3 de abr de 2013

Cipeiro que renunciou a mandato no dia da dispensa perde estabilidade


(Qua, 03 Abr 2013 12:34:00)

A dispensa arbitrária ou sem justa causa de membro de comissão interna de prevenção de acidentes
(CIPA) é vedada desde o registro da candidatura até um ano após o final do mandato, nos termos do
artigo 10, inciso II, alínea "a", do Ato das Disposições Constitucionais Transitórias (ADCT). No entanto,
no caso de renúncia ao mandato, o empregado será desligado da CIPA e perderá a garantia provisória no
emprego. Foi com esses termos que a Sexta Turma do Tribunal Superior do Trabalho não conheceu de
recurso de empregado da Starcolor Proteção e Decoração de Alumínio Ltda., dispensado sem justa causa
no dia em que apresentou renúncia ao mandato na CIPA.

Renúncia

O empregado era suplente de membro da CIPA e, com o auxílio do sindicato da categoria, apresentou
renúncia ao mandato no mesmo dia em que a empresa o dispensou. Inconformado com a dispensa, ele
ajuizou ação trabalhista afirmando fazer jus à estabilidade provisória do cipeiro. Também alegou que não
preencheu qualquer documento de renúncia, apenas assinou um documento em branco.

O juízo de primeiro grau acolheu a pretensão do trabalhador e declarou a nulidade da dispensa,
determinando o pagamento de todas as verbas decorrentes do período estabilitário. Inconformada, a
Starcolor recorreu ao Tribunal Regional do Trabalho da 12ª Região (SC), que reformou a sentença, ao
constatar que o trabalhador, de fato, preencheu e assinou o termo de renúncia.

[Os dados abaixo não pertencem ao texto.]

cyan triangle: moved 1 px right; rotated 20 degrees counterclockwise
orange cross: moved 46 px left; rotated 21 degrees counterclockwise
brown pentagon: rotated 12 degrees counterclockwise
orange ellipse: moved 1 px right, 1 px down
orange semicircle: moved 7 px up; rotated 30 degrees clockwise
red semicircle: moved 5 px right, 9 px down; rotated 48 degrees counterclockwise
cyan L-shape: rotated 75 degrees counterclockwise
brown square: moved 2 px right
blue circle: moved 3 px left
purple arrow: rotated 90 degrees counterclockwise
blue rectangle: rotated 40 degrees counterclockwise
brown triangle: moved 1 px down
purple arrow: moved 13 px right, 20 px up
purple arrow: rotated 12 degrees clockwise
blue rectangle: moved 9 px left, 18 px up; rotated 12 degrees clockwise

Os desembargadores explicaram que ao tentar omitir a realidade dos fatos, negando ter renunciado ao
mandato, o empregado incumbiu-se do dever de demonstrar que o documento de renúncia era falso ou
obtido por meio de erro ou coação, "ônus do qual não se desvencilhou a contento, sobretudo porque a
prova testemunhal é absolutamente silente a respeito dessa questão", concluíram.

O trabalhador recorreu ao TST, e o relator, ministro Augusto César de Carvalho, votou pelo provimento
do recurso, pois concluiu que a renúncia ao cargo deve ser respeitada pelo empregador, não podendo
haver dispensa imediata, tendo em vista a estabilidade do cipeiro que, no caso, começaria a fluir da data
da renúncia. O voto do relator foi no sentido de reformar a decisão regional para condenar a empresa ao
pagamento das verbas referentes à estabilidade.

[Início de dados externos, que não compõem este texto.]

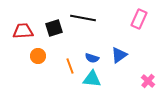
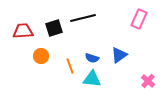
black line: rotated 25 degrees counterclockwise
orange circle: moved 3 px right
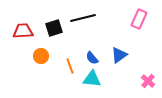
blue semicircle: rotated 32 degrees clockwise
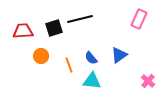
black line: moved 3 px left, 1 px down
blue semicircle: moved 1 px left
orange line: moved 1 px left, 1 px up
cyan triangle: moved 2 px down
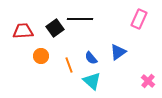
black line: rotated 15 degrees clockwise
black square: moved 1 px right; rotated 18 degrees counterclockwise
blue triangle: moved 1 px left, 3 px up
cyan triangle: rotated 36 degrees clockwise
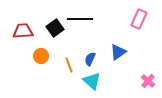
blue semicircle: moved 1 px left, 1 px down; rotated 64 degrees clockwise
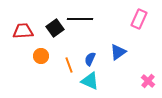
cyan triangle: moved 2 px left; rotated 18 degrees counterclockwise
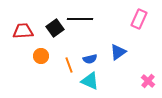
blue semicircle: rotated 128 degrees counterclockwise
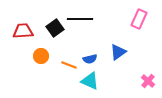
orange line: rotated 49 degrees counterclockwise
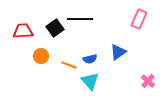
cyan triangle: rotated 24 degrees clockwise
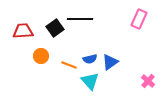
blue triangle: moved 8 px left, 10 px down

No entanto, a ministra Kátia Arruda abriu divergência, argumentando que a renúncia não foi à
estabilidade, mas, sim, ao cargo. "A garantia provisória no emprego é decorrência do mandato, é direito
acessório que resulta do direito de representação", explicou.

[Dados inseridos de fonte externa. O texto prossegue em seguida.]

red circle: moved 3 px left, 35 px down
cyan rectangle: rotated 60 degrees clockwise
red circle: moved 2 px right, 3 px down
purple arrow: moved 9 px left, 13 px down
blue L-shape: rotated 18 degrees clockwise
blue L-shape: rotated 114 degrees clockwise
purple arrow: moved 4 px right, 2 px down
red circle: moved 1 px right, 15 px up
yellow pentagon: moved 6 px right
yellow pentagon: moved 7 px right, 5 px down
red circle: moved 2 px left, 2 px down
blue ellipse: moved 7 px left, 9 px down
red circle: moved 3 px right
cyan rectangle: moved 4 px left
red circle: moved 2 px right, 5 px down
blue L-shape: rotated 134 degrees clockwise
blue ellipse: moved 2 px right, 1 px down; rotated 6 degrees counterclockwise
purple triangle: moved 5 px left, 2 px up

Para a ministra, ficou claro que a renúncia expressa e a dispensa sem justa causa ocorram com o auxílio
do sindicato, com a anuência do empregado, presumindo-se a boa-fé da empresa. "É sabido que a boa-fé
se presume, enquanto a má-fé, pelo contrário, é que deve ser provada, o que, relativamente à
empregadora, não ocorreu no caso sob exame", explicou.

Diante do que foi registrado pelo Regional, não seria possível descaracterizar o ato de vontade do
trabalhador, devendo ser "reconhecida a validade da renúncia expressa ao mandato, cujo efeito jurídico
não é apenas o desligamento do empregado da CIPA, mas, também, a perda da garantia provisória no
emprego", concluiu a magistrada.O ministro Aloysio Corrêa da Veiga seguiu a divergência, ficando vencido o relator.

A ministra Katia Arruda redigirá o acórdão.